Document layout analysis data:
/---

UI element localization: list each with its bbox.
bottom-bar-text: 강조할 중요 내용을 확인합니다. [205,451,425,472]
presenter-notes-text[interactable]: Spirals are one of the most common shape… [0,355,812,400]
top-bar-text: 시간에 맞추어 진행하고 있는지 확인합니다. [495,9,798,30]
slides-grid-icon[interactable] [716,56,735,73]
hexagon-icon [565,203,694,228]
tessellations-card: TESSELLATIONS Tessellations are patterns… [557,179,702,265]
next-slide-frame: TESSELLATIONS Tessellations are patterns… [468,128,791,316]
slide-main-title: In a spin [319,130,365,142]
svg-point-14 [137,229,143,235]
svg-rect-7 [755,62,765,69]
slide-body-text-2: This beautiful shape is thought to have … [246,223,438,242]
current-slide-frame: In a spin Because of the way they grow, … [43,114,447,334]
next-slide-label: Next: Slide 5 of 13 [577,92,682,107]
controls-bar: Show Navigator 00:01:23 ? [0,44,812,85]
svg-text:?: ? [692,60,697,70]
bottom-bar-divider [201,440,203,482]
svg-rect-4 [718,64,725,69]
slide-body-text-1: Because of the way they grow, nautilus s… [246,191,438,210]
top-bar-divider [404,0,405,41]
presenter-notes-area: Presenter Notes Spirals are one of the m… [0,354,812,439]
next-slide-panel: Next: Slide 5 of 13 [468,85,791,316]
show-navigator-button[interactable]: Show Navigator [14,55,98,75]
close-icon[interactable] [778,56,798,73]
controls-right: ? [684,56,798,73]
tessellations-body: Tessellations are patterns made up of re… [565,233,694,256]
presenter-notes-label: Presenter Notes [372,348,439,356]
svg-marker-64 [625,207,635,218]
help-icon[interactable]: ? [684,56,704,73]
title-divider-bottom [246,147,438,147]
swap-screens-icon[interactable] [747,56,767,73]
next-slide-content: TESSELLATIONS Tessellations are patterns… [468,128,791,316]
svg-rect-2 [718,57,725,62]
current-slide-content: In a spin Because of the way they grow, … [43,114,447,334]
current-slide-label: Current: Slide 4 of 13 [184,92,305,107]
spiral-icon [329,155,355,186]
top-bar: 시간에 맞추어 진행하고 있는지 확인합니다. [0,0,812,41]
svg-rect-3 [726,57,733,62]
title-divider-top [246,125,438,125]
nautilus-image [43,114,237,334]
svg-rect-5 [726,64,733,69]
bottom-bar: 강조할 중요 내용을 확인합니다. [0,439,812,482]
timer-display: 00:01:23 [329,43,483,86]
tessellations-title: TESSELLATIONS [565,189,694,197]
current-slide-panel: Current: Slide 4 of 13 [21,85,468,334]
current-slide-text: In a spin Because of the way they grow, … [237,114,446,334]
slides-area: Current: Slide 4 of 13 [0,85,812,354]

\---

Task instructions => The records above are to be transcribed exactly and completely.

Written response =>
UI element localization: list each with its bbox.
bottom-bar-text: 강조할 중요 내용을 확인합니다. [205,451,425,472]
presenter-notes-text[interactable]: Spirals are one of the most common shape… [0,355,812,400]
top-bar-text: 시간에 맞추어 진행하고 있는지 확인합니다. [495,9,798,30]
slides-grid-icon[interactable] [716,56,735,73]
hexagon-icon [565,203,694,228]
tessellations-card: TESSELLATIONS Tessellations are patterns… [557,179,702,265]
next-slide-frame: TESSELLATIONS Tessellations are patterns… [468,128,791,316]
slide-main-title: In a spin [319,130,365,142]
svg-point-14 [137,229,143,235]
svg-rect-7 [755,62,765,69]
slide-body-text-2: This beautiful shape is thought to have … [246,223,438,242]
current-slide-frame: In a spin Because of the way they grow, … [43,114,447,334]
next-slide-label: Next: Slide 5 of 13 [577,92,682,107]
controls-bar: Show Navigator 00:01:23 ? [0,44,812,85]
svg-text:?: ? [692,60,697,70]
bottom-bar-divider [201,440,203,482]
svg-rect-4 [718,64,725,69]
slide-body-text-1: Because of the way they grow, nautilus s… [246,191,438,210]
top-bar-divider [404,0,405,41]
presenter-notes-area: Presenter Notes Spirals are one of the m… [0,354,812,439]
next-slide-panel: Next: Slide 5 of 13 [468,85,791,316]
show-navigator-button[interactable]: Show Navigator [14,55,98,75]
close-icon[interactable] [778,56,798,73]
controls-right: ? [684,56,798,73]
tessellations-body: Tessellations are patterns made up of re… [565,233,694,256]
presenter-notes-label: Presenter Notes [372,348,439,356]
svg-marker-64 [625,207,635,218]
help-icon[interactable]: ? [684,56,704,73]
title-divider-bottom [246,147,438,147]
swap-screens-icon[interactable] [747,56,767,73]
next-slide-content: TESSELLATIONS Tessellations are patterns… [468,128,791,316]
svg-rect-2 [718,57,725,62]
current-slide-content: In a spin Because of the way they grow, … [43,114,447,334]
current-slide-label: Current: Slide 4 of 13 [184,92,305,107]
spiral-icon [329,155,355,186]
top-bar: 시간에 맞추어 진행하고 있는지 확인합니다. [0,0,812,41]
svg-rect-3 [726,57,733,62]
title-divider-top [246,125,438,125]
nautilus-image [43,114,237,334]
svg-rect-5 [726,64,733,69]
bottom-bar: 강조할 중요 내용을 확인합니다. [0,439,812,482]
timer-display: 00:01:23 [329,43,483,86]
tessellations-title: TESSELLATIONS [565,189,694,197]
current-slide-panel: Current: Slide 4 of 13 [21,85,468,334]
current-slide-text: In a spin Because of the way they grow, … [237,114,446,334]
slides-area: Current: Slide 4 of 13 [0,85,812,354]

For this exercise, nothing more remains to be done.